Yoga And Meditation Reverse Stress-Related Disease


use yoga and mindfulness to reverse stress-related disease

use yoga and mindfulness to reverse stress-related disease

Anyone who practices yoga and meditation knows that they do more than just help you feel relaxed in the moment. But now, a new scientific review suggests that these and other mindfulness exercises can actually reverse stress-related disease and changes in genes linked to poor health of our mind and body.

Finally New Science Agrees With Ancient Knowledge

In a new paper, published in Frontiers in Immunology, British researchers analysed the findings from 18 previously published studies—involving a total of 846 people—on the biological effects of energy work including meditation, yoga, breathing exercises, Qi gong and Tai Chi. Together, the authors say, the studies show that these mind-body exercises appear to suppress the expression of genes and genetic pathways that promote inflammation.

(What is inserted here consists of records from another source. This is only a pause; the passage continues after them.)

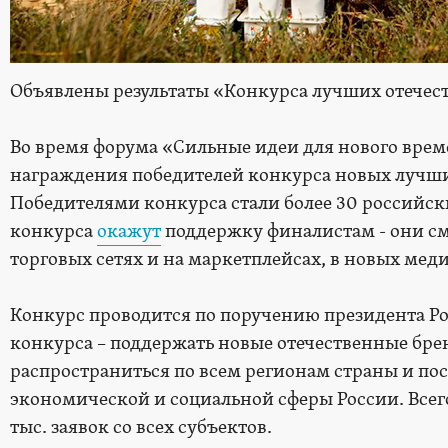
Объявлены результаты «Конкурса лучших отечес
Во время форума «Сильные идеи для нового вре
награждения победителей конкурса новых лучши
Победителями конкурса стали более 30 российск
конкурса
окажут
поддержку финалистам - они см
торговых сетях и на маркетплейсах, в новых меди
Конкурс проводится по поручению президента Р
конкурса – поддержать новые отечественные бре
распространиться по всем регионам страны и пос
экономической и социальной сферы России. Всег
тыс. заявок со всех субъектов.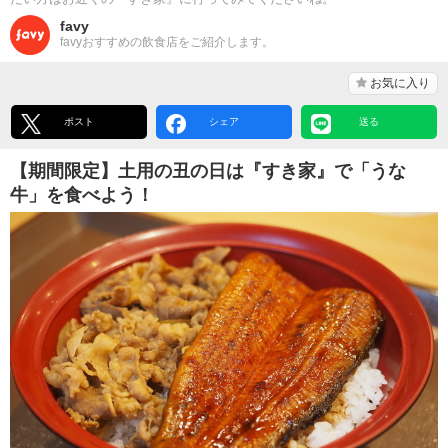
favy
favyおすすめの飲食店をご紹介します。
お気に入り
ポスト
シェア
送る
【期間限定】土用の丑の日は『すき家』で「うな
牛」を食べよう！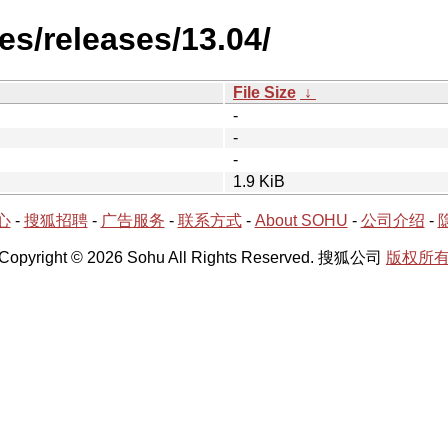
es/releases/13.04/
File Size
↓
-
-
-
1.9 KiB
心
-
搜狐招聘
-
广告服务
-
联系方式
-
About SOHU
-
公司介绍
-
Copyright © 2026 Sohu All Rights Reserved. 搜狐公司
版权所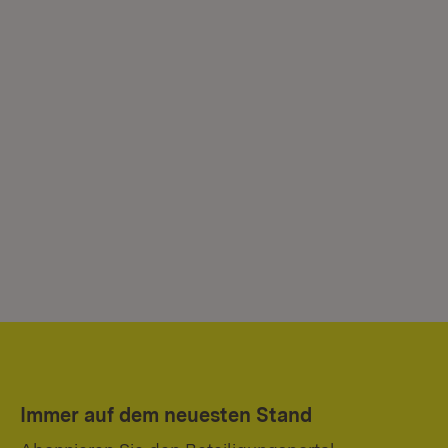
Immer auf dem neuesten Stand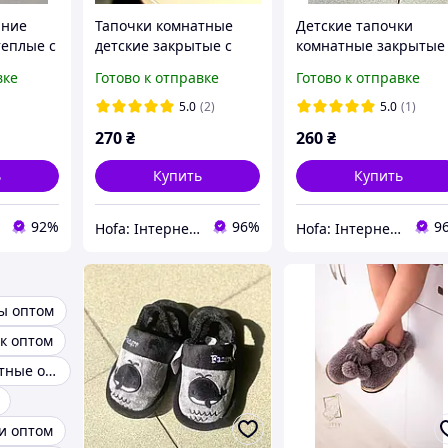
шние
Тапочки комнатные
Детские тапочки
теплые с
детские закрытые с
комнатные закрытые
евые
машинкой Тапки
резинкой на заднике
вке
Готово к отправке
Готово к отправке
32-33.
детские с резинкой на
Тапки с машинкой
пяточке Мягкие тапки
Мягкие детские
5.0
(2)
5.0
(1)
серые
тапочки синие
270
₴
260
₴
ь
Купить
Купить
92%
96%
9
Hofa: Інтернет-магазин обуви, одежды и товаров для дома!
Hofa: Інтернет-магазин обуви, одежды и товаров для дома!
ы оптом
ик оптом
Тапочки комнатные оптом
и оптом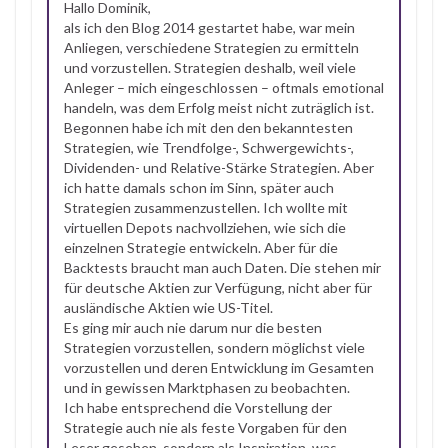
Hallo Dominik,
als ich den Blog 2014 gestartet habe, war mein
Anliegen, verschiedene Strategien zu ermitteln
und vorzustellen. Strategien deshalb, weil viele
Anleger – mich eingeschlossen – oftmals emotional
handeln, was dem Erfolg meist nicht zuträglich ist.
Begonnen habe ich mit den den bekanntesten
Strategien, wie Trendfolge-, Schwergewichts-,
Dividenden- und Relative-Stärke Strategien. Aber
ich hatte damals schon im Sinn, später auch
Strategien zusammenzustellen. Ich wollte mit
virtuellen Depots nachvollziehen, wie sich die
einzelnen Strategie entwickeln. Aber für die
Backtests braucht man auch Daten. Die stehen mir
für deutsche Aktien zur Verfügung, nicht aber für
ausländische Aktien wie US-Titel.
Es ging mir auch nie darum nur die besten
Strategien vorzustellen, sondern möglichst viele
vorzustellen und deren Entwicklung im Gesamten
und in gewissen Marktphasen zu beobachten.
Ich habe entsprechend die Vorstellung der
Strategie auch nie als feste Vorgaben für den
Leser gesehen, sondern als Inspiration, was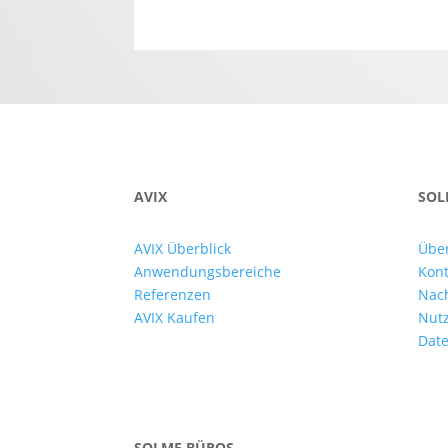
AVIX
SOL
AVIX Überblick
Übe
Anwendungsbereiche
Kont
Referenzen
Nac
AVIX Kaufen
Nut
Date
SOLME BÜROS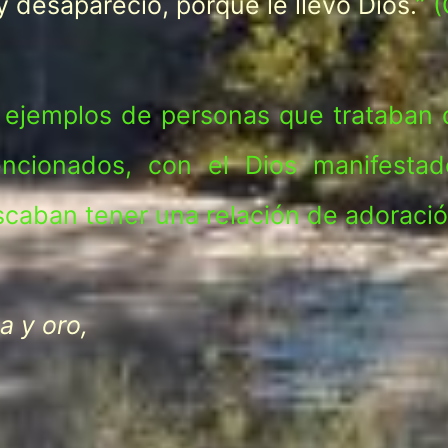
 desapareció, porque le llevó Dios.
” 
 ejemplos de personas que trataban 
ncionados, con el Dios manifestad
caban tener una relación de adoració
a y oro,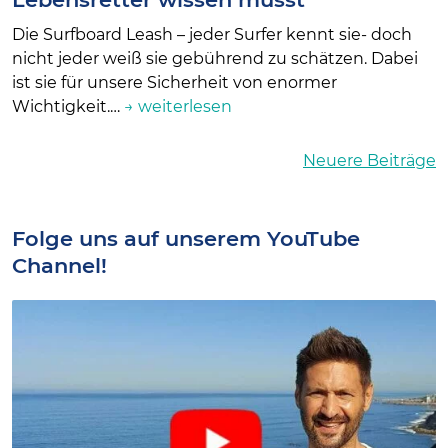
Die Surfboard Leash – jeder Surfer kennt sie- doch
nicht jeder weiß sie gebührend zu schätzen. Dabei
ist sie für unsere Sicherheit von enormer
Wichtigkeit.…
→ weiterlesen
Beitragsnavigation
Neuere Beiträge
Folge uns auf unserem YouTube
Channel!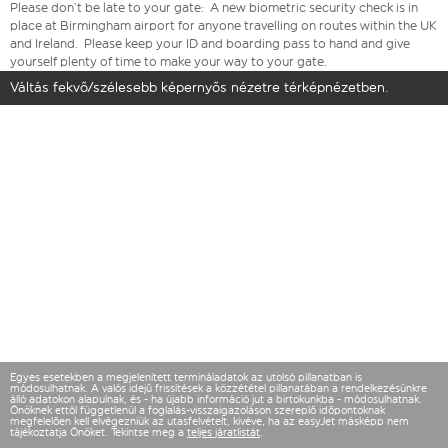
Please don’t be late to your gate: A new biometric security check is in
place at Birmingham airport for anyone travelling on routes within the UK
and Ireland. Please keep your ID and boarding pass to hand and give
yourself plenty of time to make your way to your gate.
Váltás fekvő/szélesebb képernyős nézetre térképnézetben.
Egyes esetekben a megjelenített termináladatok az utolsó pillanatban is
módosulhatnak. A valós idejű frissítések a közzététel pillanatában a rendelkezésünkre
álló adatokon alapulnak, és - ha újabb információ jut a birtokunkba - módosulhatnak.
Önöknek ettől függetlenül a foglalás-visszaigazoláson szereplő időpontoknak
megfelelően kell elvégezniük az utasfelvételt, kivéve, ha az easyJet másképp nem
tájékoztatja Önöket. Tekintse meg a
teljes járatlistát
.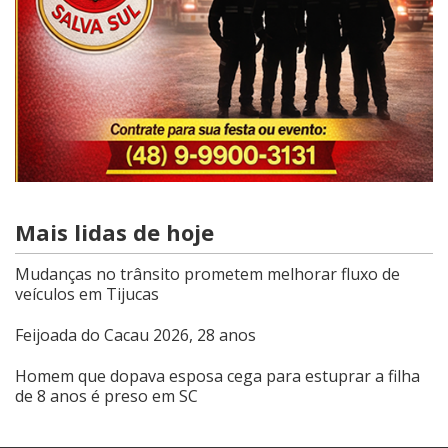
Mais lidas de hoje
Mudanças no trânsito prometem melhorar fluxo de
veículos em Tijucas
Feijoada do Cacau 2026, 28 anos
Homem que dopava esposa cega para estuprar a filha
de 8 anos é preso em SC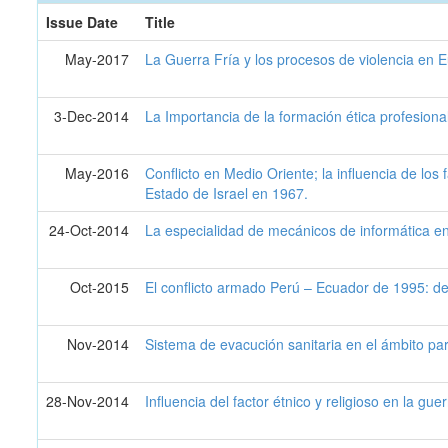
Issue Date
Title
May-2017
La Guerra Fría y los procesos de violencia en 
3-Dec-2014
La Importancia de la formación ética profesional
May-2016
Conflicto en Medio Oriente; la influencia de los
Estado de Israel en 1967.
24-Oct-2014
La especialidad de mecánicos de informática en 
Oct-2015
El conflicto armado Perú – Ecuador de 1995: del
Nov-2014
Sistema de evacución sanitaria en el ámbito par
28-Nov-2014
Influencia del factor étnico y religioso en la gu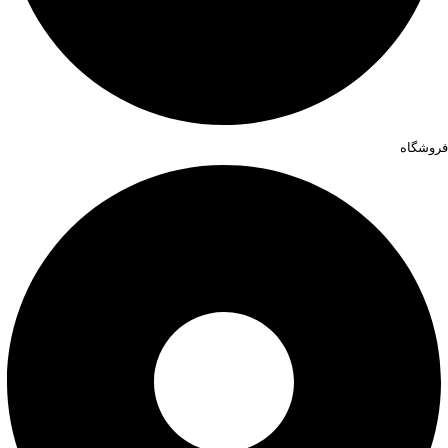
فروشگاه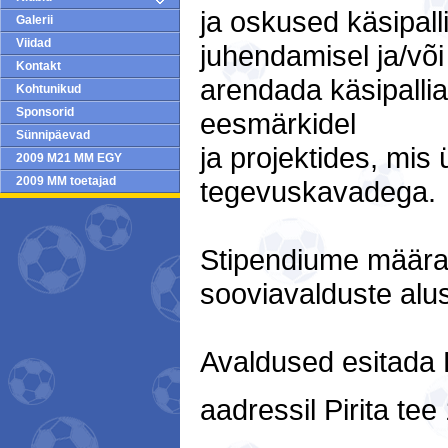
ja oskused käsipall
Galerii
Viidad
juhendamisel ja/võ
Kontakt
arendada käsipalli
Kohtunikud
Sponsorid
eesmärkidel
Sünnipäevad
ja projektides, mis
2009 M21 MM EGY
2009 MM toetajad
tegevuskavadega.
Stipendiume määrab 
sooviavalduste alus
Avaldused esitada Ee
aadressil Pirita te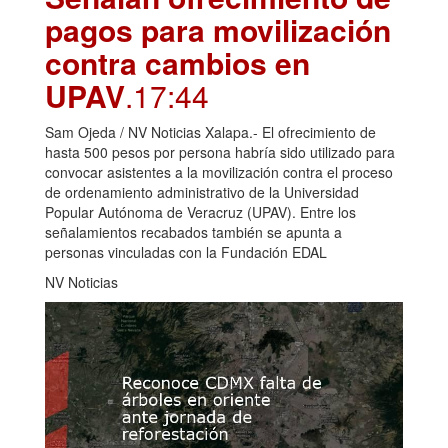
pagos para movilización
contra cambios en
UPAV
.17:44
Sam Ojeda / NV Noticias Xalapa.- El ofrecimiento de
hasta 500 pesos por persona habría sido utilizado para
convocar asistentes a la movilización contra el proceso
de ordenamiento administrativo de la Universidad
Popular Autónoma de Veracruz (UPAV). Entre los
señalamientos recabados también se apunta a
personas vinculadas con la Fundación EDAL
NV Noticias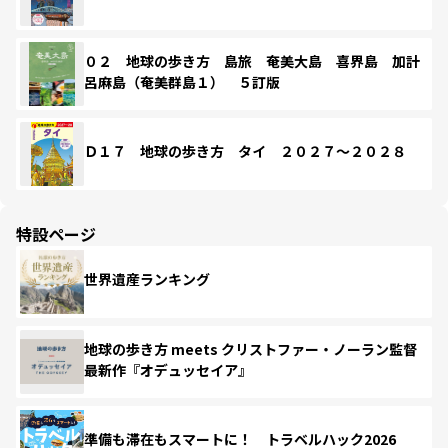
０２ 地球の歩き方 島旅 奄美大島 喜界島 加計
呂麻島（奄美群島１） ５訂版
Ｄ１７ 地球の歩き方 タイ ２０２７～２０２８
特設ページ
世界遺産ランキング
地球の歩き方 meets クリストファー・ノーラン監督
最新作『オデュッセイア』
準備も滞在もスマートに！ トラベルハック2026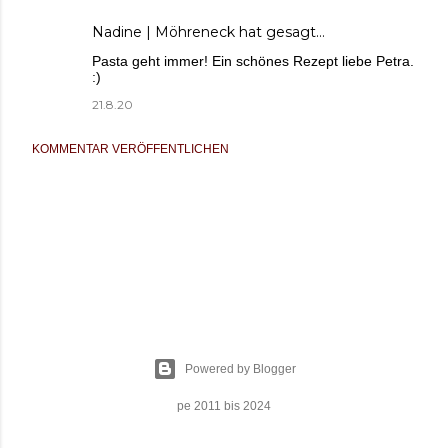
Nadine | Möhreneck
hat gesagt…
Pasta geht immer! Ein schönes Rezept liebe Petra.
:)
21.8.20
KOMMENTAR VERÖFFENTLICHEN
Powered by Blogger
pe 2011 bis 2024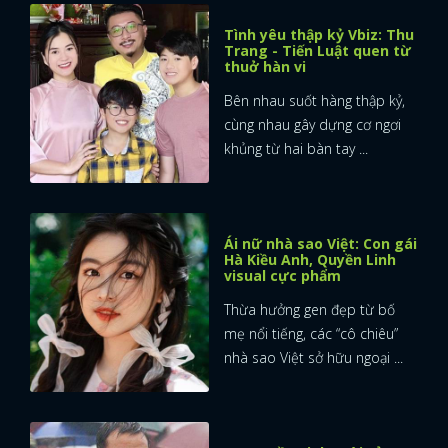
Tình yêu thập kỷ Vbiz: Thu
FACEBOOK
GOOGLE
Trang - Tiến Luật quen từ
thuở hàn vi
Bên nhau suốt hàng thập kỷ,
cùng nhau gây dựng cơ ngơi
khủng từ hai bàn tay ...
Ái nữ nhà sao Việt: Con gái
Hà Kiều Anh, Quyền Linh
visual cực phẩm
Thừa hưởng gen đẹp từ bố
mẹ nổi tiếng, các “cô chiêu”
nhà sao Việt sở hữu ngoại ...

Inflammation can temporarily boost the immune system, and can be protective against infection and injury, the authors write in their paper. But in today’s society, in which stress is primarily psychological, the body’s inflammatory response can become chronic and can impair both physical and mental health.

Researchers found that people who practiced these activities regularly had fewer signs of inflammation, including a decrease in their production of inflammatory proteins. This signals “the reversal of the molecular signature of the effects of chronic stress,” they wrote, which may translate to a reduced risk of inflammation-related diseases and conditions.

Environment and lifestyle can both affect which genes are turned on and off, and that can have real effects on disease risk, longevity and even which traits get passed on to future generations. Stressful events, for example, can activate the fight-or-flight response and trigger a chain reaction of stress-related changes in the body—including activating specific genes involved in making proteins that produce inflammation.

Lead author Ivana Buric, a PhD student in Coventry University’s Brain, Belief and Behaviour Lab, says her team was surprised to see that different types of mind-body techniques had such similar effects at the genetic level. “Sitting meditation is quite different than yoga or Tai Chi,” she said “yet all of these activities—when practiced regularly—seem to decrease the activity of genes involved in inflammation.”

Existing studies suggest that mind-body interventions cause the brain to steer our DNA processes along a path which improves our well being. Inherited genes are not static and DNA activity can depend on things people can control. By choosing healthy habits every day, we can create a gene activity pattern that is more beneficial for our health.

This is not news to those of us who have used yoga and mindfulness to reverse stress-related disease, but is great to know that science is finally catching up with what the teachers of these ancient practices have always known.